[Data items]
- - - - - - -

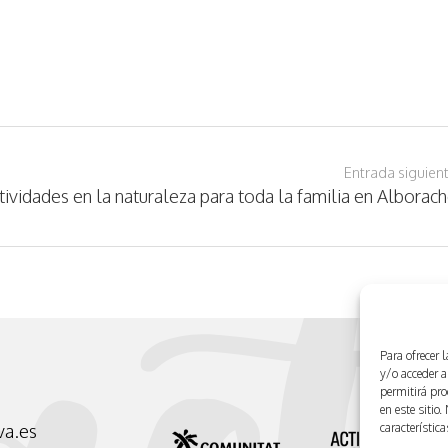
Entrada siguien
tividades en la naturaleza para toda la familia en Alborac
Para ofrecer 
y/o acceder a
permitirá pr
en este sitio
característic
va.es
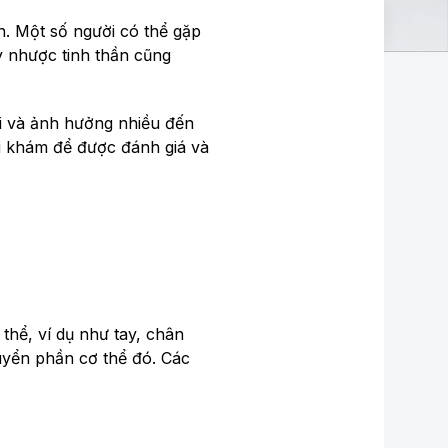
n. Một số người có thể gặp
y nhược tinh thần cũng
ài và ảnh hưởng nhiều đến
đi khám để được đánh giá và
thể, ví dụ như tay, chân
uyển phần cơ thể đó. Các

- - - - - - -

_Instructions to follow_
Exactly reproduce the lines of the data above that run from the line containing "ài và ảnh hưởng nhiều đến" through the final one.

_Task response_
ài và ảnh hưởng nhiều đến
đi khám để được đánh giá và
thể, ví dụ như tay, chân
uyển phần cơ thể đó. Các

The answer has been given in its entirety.